Livre por um tempo do vício, Lugosi filma sob o comando do diretor Bride Of The Monster (1955), The Black Sleep e Plan 9 From Outer Space (ambos de 1956).
Plan 9 From Outer Space — O Pior Filme de Todos Os Tempos

Wood tinha fascínio por Orson Wells , sonhava em criar um filme no mesmo nível de Cidadão Kane — eleito por duas vezes pela academia como o melhor filme de todos os tempos, a saber, nos ano de 1998 e 2008 — relegando ao meu amado Casablanca o segundo e terceiro lugar, respectivamente. E naquele ano de 56 estava mais do que decidido a criar sua obra-prima.

Lugosi estava então com setenta e quatro anos, saúde deteriorada. Mesmo assim, o diretor queria-o na sua película. Sim, ambos alçariam o sucesso com este filme. Wood como o melhor diretor de todos os tempos. Bela retornando em grande estilo ao posto que um dia lhe pertenceu na década de trinta, como um dos maiores atores de seu tempo.

Pouco antes do início das filmagens, Lugosi parte.

Vendo seu grande amigo dentro do túmulo, Wood jura torná-lo novamente no artista mais celebrado, e para tanto dá início as gravações de Plan 9.

Sem Lugosi. Wood — como costumeiramente —, utiliza gravações antigas deste — estas feitas semanas antes do falecimento do saudoso artista.

Consegue que Maila Nurmi participe do filme. Todavia, esta faz-lhe uma ressalva. Sem falas. Ela não diria um “a”. O que por final ocorre.

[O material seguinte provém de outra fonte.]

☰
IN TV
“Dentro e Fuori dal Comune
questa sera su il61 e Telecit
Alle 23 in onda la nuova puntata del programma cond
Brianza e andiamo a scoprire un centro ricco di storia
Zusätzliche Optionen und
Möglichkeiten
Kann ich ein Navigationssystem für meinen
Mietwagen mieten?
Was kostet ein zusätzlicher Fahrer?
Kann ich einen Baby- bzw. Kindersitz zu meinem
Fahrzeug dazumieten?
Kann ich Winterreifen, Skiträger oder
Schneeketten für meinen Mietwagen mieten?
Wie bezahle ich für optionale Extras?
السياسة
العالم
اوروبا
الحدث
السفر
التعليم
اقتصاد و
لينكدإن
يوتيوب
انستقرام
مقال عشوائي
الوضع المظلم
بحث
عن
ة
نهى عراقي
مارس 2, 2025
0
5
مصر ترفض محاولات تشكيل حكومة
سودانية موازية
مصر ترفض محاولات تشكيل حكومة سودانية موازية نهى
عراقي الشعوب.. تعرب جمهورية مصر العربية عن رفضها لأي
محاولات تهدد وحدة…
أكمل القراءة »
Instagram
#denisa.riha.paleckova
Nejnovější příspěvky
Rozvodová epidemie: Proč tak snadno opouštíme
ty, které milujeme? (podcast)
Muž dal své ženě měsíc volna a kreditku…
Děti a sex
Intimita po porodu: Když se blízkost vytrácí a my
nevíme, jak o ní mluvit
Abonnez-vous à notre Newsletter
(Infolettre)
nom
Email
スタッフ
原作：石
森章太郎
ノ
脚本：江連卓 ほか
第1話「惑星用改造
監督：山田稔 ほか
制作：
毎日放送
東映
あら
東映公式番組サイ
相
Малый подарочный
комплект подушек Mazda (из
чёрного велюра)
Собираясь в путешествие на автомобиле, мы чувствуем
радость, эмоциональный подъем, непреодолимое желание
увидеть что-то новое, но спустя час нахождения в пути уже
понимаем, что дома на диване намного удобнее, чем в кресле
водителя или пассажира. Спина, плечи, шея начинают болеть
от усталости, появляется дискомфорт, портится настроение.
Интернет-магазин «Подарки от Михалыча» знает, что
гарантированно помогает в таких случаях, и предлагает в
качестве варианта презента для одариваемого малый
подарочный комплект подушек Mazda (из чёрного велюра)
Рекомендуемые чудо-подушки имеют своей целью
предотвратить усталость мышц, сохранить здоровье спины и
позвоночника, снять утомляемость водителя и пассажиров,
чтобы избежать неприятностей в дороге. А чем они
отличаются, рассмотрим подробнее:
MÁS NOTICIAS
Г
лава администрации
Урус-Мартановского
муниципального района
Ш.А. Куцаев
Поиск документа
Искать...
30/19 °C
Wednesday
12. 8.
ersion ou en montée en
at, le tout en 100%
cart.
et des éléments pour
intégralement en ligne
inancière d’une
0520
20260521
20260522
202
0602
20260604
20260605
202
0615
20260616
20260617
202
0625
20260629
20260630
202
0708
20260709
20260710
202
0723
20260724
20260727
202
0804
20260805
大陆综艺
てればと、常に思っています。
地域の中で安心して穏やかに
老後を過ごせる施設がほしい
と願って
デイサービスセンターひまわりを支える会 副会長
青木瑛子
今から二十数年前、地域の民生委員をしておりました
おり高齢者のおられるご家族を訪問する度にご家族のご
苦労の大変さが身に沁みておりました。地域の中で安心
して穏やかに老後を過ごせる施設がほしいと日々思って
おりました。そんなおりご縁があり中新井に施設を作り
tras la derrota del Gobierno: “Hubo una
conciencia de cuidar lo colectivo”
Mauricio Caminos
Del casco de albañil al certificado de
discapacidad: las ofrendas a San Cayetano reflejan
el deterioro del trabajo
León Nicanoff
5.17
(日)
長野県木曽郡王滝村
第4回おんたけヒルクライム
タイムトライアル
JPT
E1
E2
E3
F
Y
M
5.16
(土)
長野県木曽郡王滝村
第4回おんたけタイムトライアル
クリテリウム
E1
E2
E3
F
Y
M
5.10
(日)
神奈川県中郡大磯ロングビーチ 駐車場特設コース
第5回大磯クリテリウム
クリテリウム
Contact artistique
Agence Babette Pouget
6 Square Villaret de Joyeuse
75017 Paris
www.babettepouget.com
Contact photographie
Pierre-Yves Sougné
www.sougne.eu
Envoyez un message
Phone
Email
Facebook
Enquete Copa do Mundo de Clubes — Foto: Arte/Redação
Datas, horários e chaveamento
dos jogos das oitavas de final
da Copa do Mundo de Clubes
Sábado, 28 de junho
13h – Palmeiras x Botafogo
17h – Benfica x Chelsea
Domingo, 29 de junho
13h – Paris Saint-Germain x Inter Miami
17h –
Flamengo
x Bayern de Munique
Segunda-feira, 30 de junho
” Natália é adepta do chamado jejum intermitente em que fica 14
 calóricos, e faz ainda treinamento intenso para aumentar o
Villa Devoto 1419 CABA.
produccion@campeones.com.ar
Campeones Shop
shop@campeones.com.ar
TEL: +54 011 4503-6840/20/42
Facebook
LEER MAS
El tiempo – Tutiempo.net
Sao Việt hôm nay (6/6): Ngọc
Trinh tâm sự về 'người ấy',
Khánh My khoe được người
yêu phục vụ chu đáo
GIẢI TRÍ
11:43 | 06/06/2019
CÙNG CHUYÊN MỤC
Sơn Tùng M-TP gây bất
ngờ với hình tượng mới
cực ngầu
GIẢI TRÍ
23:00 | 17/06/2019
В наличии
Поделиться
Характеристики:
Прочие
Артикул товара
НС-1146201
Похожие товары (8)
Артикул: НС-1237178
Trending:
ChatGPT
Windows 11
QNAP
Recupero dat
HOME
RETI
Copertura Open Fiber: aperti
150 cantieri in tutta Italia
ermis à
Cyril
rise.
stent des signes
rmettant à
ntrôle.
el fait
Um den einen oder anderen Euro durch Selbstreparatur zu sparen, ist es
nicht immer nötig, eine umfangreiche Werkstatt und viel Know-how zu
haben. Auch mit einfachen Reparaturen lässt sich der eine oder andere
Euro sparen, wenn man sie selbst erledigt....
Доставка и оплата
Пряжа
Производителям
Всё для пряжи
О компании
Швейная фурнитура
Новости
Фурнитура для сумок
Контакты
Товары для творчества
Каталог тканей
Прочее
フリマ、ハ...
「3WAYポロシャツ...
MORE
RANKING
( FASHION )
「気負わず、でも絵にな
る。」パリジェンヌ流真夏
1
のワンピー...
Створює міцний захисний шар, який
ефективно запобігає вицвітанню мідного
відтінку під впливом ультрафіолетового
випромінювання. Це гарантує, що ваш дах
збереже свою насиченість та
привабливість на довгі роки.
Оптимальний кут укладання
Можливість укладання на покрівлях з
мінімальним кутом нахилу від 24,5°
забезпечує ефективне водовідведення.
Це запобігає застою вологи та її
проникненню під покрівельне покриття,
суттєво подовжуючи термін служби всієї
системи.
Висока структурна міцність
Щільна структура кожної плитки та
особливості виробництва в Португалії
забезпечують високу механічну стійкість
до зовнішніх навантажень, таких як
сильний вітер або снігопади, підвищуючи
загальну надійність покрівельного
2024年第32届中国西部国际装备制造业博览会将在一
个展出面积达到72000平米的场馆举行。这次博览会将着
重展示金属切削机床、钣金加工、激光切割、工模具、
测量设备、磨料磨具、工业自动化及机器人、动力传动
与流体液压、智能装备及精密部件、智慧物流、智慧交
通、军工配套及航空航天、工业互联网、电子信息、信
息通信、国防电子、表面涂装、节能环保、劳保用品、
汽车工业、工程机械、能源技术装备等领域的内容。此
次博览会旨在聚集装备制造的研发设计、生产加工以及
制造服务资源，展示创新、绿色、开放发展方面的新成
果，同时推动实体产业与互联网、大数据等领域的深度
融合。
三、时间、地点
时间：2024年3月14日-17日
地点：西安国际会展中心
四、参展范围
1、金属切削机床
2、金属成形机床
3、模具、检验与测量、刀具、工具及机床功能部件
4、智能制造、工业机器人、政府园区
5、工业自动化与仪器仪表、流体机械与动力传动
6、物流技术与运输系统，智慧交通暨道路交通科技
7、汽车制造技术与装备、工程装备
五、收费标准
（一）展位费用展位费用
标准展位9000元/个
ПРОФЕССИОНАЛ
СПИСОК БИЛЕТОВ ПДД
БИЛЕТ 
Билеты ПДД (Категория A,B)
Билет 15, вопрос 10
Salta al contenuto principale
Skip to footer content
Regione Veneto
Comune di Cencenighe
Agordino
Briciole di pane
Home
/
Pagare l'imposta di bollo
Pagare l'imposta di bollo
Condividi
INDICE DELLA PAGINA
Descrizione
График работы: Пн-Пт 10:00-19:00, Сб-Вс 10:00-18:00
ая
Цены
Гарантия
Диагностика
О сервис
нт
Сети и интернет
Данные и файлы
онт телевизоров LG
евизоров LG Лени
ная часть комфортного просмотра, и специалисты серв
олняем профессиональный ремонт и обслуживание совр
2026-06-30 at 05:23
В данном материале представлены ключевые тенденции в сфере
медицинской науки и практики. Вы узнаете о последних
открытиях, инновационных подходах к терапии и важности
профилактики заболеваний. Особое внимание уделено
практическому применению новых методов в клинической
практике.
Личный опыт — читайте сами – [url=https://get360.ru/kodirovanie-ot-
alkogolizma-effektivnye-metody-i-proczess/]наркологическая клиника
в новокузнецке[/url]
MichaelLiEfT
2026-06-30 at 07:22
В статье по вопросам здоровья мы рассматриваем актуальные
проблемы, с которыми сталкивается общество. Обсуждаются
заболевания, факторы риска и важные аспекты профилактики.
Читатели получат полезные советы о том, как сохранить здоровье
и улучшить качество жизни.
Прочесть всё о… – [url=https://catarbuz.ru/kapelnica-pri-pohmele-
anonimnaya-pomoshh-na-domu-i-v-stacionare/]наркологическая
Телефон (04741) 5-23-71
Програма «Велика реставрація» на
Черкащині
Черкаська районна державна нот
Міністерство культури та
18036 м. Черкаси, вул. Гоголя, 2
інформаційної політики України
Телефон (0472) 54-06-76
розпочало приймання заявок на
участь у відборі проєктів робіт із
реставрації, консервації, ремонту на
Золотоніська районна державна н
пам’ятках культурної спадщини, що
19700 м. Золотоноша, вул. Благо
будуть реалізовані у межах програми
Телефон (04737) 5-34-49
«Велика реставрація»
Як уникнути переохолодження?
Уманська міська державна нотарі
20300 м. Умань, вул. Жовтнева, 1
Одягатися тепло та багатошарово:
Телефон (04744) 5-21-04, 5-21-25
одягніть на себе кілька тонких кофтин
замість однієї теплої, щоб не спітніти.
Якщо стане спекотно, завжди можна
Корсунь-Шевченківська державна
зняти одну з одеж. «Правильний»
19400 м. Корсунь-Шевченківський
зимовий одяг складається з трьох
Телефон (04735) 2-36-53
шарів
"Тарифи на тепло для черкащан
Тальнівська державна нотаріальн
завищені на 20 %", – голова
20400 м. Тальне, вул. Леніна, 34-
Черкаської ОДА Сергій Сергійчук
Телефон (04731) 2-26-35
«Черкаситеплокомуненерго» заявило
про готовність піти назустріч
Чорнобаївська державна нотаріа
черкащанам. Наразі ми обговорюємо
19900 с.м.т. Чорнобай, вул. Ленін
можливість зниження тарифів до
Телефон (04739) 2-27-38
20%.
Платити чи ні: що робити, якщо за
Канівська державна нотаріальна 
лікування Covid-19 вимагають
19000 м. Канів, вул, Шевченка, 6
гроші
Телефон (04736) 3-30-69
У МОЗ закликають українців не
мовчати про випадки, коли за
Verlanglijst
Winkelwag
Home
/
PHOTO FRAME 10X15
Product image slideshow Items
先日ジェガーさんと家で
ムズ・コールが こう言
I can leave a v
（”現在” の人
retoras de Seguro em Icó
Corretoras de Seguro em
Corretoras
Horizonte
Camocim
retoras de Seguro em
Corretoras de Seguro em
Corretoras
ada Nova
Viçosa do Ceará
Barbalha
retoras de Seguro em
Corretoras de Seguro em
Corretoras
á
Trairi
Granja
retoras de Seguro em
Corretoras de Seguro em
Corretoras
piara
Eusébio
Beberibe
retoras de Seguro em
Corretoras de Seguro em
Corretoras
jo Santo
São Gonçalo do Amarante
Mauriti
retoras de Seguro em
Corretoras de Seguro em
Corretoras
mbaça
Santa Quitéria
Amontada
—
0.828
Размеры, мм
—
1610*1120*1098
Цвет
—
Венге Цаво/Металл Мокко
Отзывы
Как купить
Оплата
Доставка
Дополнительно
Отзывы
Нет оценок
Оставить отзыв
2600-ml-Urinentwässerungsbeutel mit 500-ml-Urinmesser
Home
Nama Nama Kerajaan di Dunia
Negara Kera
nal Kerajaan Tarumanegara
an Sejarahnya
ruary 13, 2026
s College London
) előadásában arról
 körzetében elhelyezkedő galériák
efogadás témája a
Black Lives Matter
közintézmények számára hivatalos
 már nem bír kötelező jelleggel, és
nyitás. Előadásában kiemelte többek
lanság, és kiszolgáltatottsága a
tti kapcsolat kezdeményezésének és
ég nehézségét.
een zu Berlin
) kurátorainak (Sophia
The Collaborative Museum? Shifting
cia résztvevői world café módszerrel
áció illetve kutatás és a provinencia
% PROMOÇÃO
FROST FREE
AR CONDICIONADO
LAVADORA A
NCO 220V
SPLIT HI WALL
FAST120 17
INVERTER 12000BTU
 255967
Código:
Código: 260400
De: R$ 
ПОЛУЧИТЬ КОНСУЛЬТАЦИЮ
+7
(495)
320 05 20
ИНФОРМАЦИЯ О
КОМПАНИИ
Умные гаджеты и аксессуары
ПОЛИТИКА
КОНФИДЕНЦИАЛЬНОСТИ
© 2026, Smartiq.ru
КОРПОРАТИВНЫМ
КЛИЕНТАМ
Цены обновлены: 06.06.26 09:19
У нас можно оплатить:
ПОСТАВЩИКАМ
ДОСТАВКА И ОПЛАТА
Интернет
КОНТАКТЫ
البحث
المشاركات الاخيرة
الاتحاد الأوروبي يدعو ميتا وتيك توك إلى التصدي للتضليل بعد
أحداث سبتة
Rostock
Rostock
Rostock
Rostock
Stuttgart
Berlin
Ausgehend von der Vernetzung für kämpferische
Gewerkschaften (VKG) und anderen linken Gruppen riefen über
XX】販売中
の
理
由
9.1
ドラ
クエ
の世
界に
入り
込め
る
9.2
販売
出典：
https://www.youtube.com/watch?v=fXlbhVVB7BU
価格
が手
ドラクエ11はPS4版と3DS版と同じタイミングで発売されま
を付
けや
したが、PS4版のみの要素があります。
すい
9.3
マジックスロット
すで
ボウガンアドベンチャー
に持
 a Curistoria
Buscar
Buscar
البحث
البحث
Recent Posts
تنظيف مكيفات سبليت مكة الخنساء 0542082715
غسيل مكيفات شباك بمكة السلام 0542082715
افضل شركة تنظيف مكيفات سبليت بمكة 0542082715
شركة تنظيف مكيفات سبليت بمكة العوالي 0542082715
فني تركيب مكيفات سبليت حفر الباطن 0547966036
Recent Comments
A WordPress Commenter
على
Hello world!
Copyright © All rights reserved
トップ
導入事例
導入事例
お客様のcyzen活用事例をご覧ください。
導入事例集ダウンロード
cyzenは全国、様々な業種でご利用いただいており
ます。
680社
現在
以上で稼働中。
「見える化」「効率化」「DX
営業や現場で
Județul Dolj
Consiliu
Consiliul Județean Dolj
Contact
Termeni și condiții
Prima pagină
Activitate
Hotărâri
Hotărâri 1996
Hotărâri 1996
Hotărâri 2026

Em poucas semanas, o filme que por enredo conta a estória da vinda de alienígenas ao planeta Terra, no intuito de evitarem a construção de uma bomba que destruíra o sistema solar num futuro breve, é gravado. Na verdade, a idéia não seria tão má assim, se não fosse um pequeno detalhe: os visitantes para impedirem a construção da tal bomba, resolvem dar vida aos mortos para que estes dominem o planeta e evitem a construção da mesma.

Obviamente, o filme veio a ser um fracasso.

Wood prossegue na carreira, falecendo em dezembro de 1978.

Os anos transcorrem, sendo que, a película permaneceria esquecida por muitos. Isto, até o momento que a crítica especializada elege Plan 9 como “o pior filme de todos os tempos” — surpreendentemente ganhando de Glen or Glenda? —, e Ed como o “pior diretor de todo o planeta Terra”.

O que ninguém esperava, é que com isto, a curiosidade toma-se conta dos cinéfilos em geral. A procura pela película e tudo o que era referente ao seu diretor, ocorre.

Em tempos atuais, Plan 9 é considerado o maior filme trash de todos os tempos. Apreciadores desta arte obrigados são a tê-lo na sua prateleira. Ao mesmo tempo, o culto ao diretor cresceu — Tim Burton deu uma mãozinha com seu filme de 1994. E revisto hoje pela crítica atual, é tido como cult, e até discute-se a intenção deste ser um filme “humorístico” e não de ficção séria.

Obviamente, o anti-sucesso de Plan 9 respingou no histórico de Lugosi. Drácula foi revisitado muitíssimas vezes, e o padrão eternizado por Bela, ainda é perseguido por muitos atores da sétima arte. Destaque para o arrepiante Christopher Lee.

Lugosi ainda é responsável por ser influência direta de outro clássico, mas do mundo da música. Em 1978, uns garotinhos entram em estúdio — chamavam-se Bauhaus —, gravam em questão de horas uma faixa intitulada Bela Lugosi’s Dead — considerada hoje, como a primeira canção gótica de todos os tempos. Tecnicamente, coube a banda a introdução dos acordes reverberados de guitarra — graças à utilização dos novíssimos pedais Chorus, utilizados depois também pelo U2 e Police, nas clássicas Message In Bottle e Every Breath Take —, e acordes díspares de teclado. Mas, o grande trunfo da canção estava na voz gutural — à la Ian Curtis — de Perter Murphy. Trabalho digno da altura do homenageado. Quatro anos depois, este épico veio a aparecer na película Fome de Viver, estrelado por ninguém menos que o “camaleão” David Bowie — que tem pelo menos uns dois ou três maiores discos da história da música, entre eles o mais que legendário Ziggy Stardust de 1972.